··· Exercise material ···
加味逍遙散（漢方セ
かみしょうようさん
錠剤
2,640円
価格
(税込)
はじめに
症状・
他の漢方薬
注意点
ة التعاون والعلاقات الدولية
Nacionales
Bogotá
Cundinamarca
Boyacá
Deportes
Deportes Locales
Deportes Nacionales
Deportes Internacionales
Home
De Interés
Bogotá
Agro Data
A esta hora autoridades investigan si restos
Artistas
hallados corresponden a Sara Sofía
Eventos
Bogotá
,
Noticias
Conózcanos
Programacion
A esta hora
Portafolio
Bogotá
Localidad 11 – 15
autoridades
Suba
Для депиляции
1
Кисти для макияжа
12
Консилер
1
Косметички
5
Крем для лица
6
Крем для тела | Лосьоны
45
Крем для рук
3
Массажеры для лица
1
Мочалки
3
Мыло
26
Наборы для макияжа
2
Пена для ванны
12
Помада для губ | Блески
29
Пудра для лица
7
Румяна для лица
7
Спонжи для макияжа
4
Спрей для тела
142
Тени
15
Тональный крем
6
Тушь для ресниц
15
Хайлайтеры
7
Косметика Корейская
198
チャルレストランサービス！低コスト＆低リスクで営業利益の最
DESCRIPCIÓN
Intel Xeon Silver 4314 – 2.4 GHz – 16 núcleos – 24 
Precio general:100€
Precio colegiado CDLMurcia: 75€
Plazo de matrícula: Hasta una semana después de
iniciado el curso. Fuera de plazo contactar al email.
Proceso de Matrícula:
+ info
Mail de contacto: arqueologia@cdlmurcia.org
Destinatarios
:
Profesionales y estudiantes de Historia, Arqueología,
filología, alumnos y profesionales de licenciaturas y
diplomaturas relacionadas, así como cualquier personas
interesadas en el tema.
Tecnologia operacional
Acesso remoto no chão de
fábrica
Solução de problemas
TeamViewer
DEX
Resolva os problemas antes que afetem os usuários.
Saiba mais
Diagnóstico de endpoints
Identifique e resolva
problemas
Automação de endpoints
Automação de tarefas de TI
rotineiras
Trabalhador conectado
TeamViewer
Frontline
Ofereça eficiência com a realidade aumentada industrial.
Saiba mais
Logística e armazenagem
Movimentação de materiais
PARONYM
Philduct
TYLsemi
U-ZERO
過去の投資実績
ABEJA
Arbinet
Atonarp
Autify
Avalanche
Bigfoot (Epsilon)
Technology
···
Transcribe each entry exactly.

- Result of the task -
加味逍遙散（漢方セ
かみしょうようさん
錠剤
2,640円
価格
(税込)
はじめに
症状・
他の漢方薬
注意点
ة التعاون والعلاقات الدولية
Nacionales
Bogotá
Cundinamarca
Boyacá
Deportes
Deportes Locales
Deportes Nacionales
Deportes Internacionales
Home
De Interés
Bogotá
Agro Data
A esta hora autoridades investigan si restos
Artistas
hallados corresponden a Sara Sofía
Eventos
Bogotá
,
Noticias
Conózcanos
Programacion
A esta hora
Portafolio
Bogotá
Localidad 11 – 15
autoridades
Suba
Для депиляции
1
Кисти для макияжа
12
Консилер
1
Косметички
5
Крем для лица
6
Крем для тела | Лосьоны
45
Крем для рук
3
Массажеры для лица
1
Мочалки
3
Мыло
26
Наборы для макияжа
2
Пена для ванны
12
Помада для губ | Блески
29
Пудра для лица
7
Румяна для лица
7
Спонжи для макияжа
4
Спрей для тела
142
Тени
15
Тональный крем
6
Тушь для ресниц
15
Хайлайтеры
7
Косметика Корейская
198
チャルレストランサービス！低コスト＆低リスクで営業利益の最
DESCRIPCIÓN
Intel Xeon Silver 4314 – 2.4 GHz – 16 núcleos – 24 
Precio general:100€
Precio colegiado CDLMurcia: 75€
Plazo de matrícula: Hasta una semana después de
iniciado el curso. Fuera de plazo contactar al email.
Proceso de Matrícula:
+ info
Mail de contacto: arqueologia@cdlmurcia.org
Destinatarios
:
Profesionales y estudiantes de Historia, Arqueología,
filología, alumnos y profesionales de licenciaturas y
diplomaturas relacionadas, así como cualquier personas
interesadas en el tema.
Tecnologia operacional
Acesso remoto no chão de
fábrica
Solução de problemas
TeamViewer
DEX
Resolva os problemas antes que afetem os usuários.
Saiba mais
Diagnóstico de endpoints
Identifique e resolva
problemas
Automação de endpoints
Automação de tarefas de TI
rotineiras
Trabalhador conectado
TeamViewer
Frontline
Ofereça eficiência com a realidade aumentada industrial.
Saiba mais
Logística e armazenagem
Movimentação de materiais
PARONYM
Philduct
TYLsemi
U-ZERO
過去の投資実績
ABEJA
Arbinet
Atonarp
Autify
Avalanche
Bigfoot (Epsilon)
Technology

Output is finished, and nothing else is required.